#### EXERCISE AIM
Two lines below mark the span: the one containing "रूसँग अहिलेसम्म गरेका" and the one containing "नेतृत्वको सरकार जोगाउनका". Set down both, plus every line between, exactly as they stand, and nothing else.

====== SOURCE DATA ======

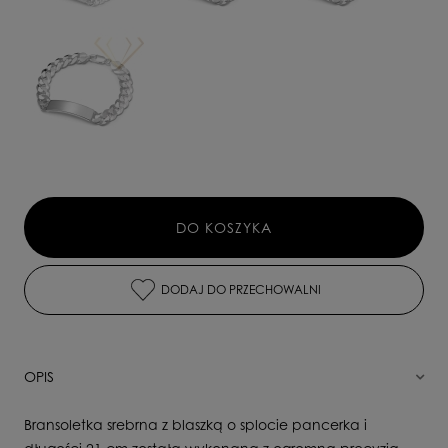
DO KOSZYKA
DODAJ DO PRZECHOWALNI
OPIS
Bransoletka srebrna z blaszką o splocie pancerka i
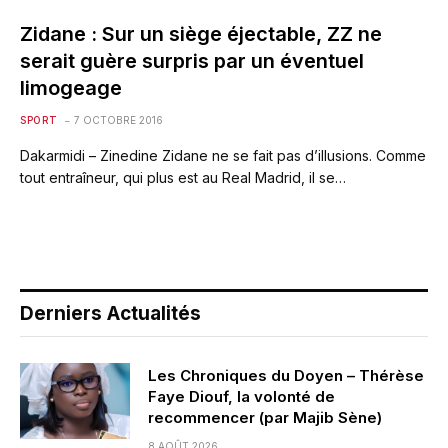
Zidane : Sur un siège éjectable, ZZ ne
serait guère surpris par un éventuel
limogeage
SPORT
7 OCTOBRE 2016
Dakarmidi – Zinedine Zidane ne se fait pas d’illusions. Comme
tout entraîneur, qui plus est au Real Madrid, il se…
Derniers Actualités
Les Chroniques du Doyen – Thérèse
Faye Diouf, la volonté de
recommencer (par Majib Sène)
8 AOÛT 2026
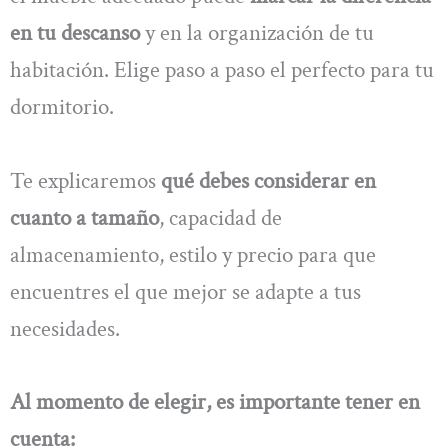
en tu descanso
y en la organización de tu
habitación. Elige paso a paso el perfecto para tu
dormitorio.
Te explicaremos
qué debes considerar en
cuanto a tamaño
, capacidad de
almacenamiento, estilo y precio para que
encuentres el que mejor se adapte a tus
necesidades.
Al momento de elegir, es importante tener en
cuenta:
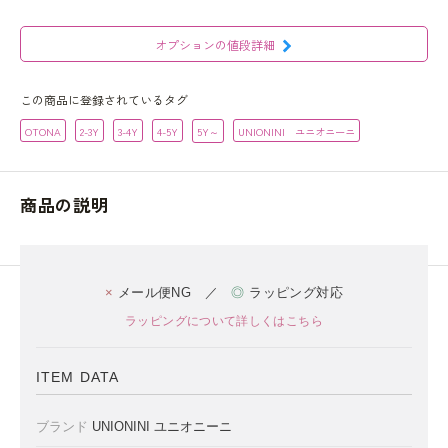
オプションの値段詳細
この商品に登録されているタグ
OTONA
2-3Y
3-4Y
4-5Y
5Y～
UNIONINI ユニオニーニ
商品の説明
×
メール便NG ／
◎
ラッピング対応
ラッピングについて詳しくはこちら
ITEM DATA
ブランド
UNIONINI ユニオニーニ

======
====== SOURCE DATA ======

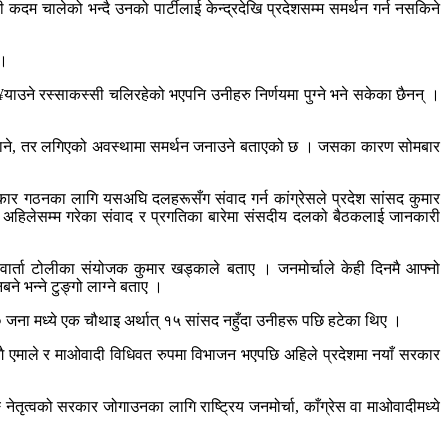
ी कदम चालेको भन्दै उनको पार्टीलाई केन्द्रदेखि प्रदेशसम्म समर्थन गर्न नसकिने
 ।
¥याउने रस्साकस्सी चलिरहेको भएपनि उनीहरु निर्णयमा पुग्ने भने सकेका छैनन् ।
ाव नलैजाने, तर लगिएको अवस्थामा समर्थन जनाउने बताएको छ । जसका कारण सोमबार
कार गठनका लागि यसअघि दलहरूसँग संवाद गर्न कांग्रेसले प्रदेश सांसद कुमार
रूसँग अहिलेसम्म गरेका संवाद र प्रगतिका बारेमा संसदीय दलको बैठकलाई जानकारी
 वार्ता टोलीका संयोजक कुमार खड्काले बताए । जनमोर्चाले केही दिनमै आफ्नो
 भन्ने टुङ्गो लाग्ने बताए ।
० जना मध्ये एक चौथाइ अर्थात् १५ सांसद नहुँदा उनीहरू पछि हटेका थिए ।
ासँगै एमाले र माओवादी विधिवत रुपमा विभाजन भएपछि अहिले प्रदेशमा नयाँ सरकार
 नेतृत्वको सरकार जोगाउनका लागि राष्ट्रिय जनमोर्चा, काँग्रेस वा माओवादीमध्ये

======

#### EXERCISE RESULT
रूसँग अहिलेसम्म गरेका संवाद र प्रगतिका बारेमा संसदीय दलको बैठकलाई जानकारी
 वार्ता टोलीका संयोजक कुमार खड्काले बताए । जनमोर्चाले केही दिनमै आफ्नो
 भन्ने टुङ्गो लाग्ने बताए ।
० जना मध्ये एक चौथाइ अर्थात् १५ सांसद नहुँदा उनीहरू पछि हटेका थिए ।
ासँगै एमाले र माओवादी विधिवत रुपमा विभाजन भएपछि अहिले प्रदेशमा नयाँ सरकार
 नेतृत्वको सरकार जोगाउनका लागि राष्ट्रिय जनमोर्चा, काँग्रेस वा माओवादीमध्ये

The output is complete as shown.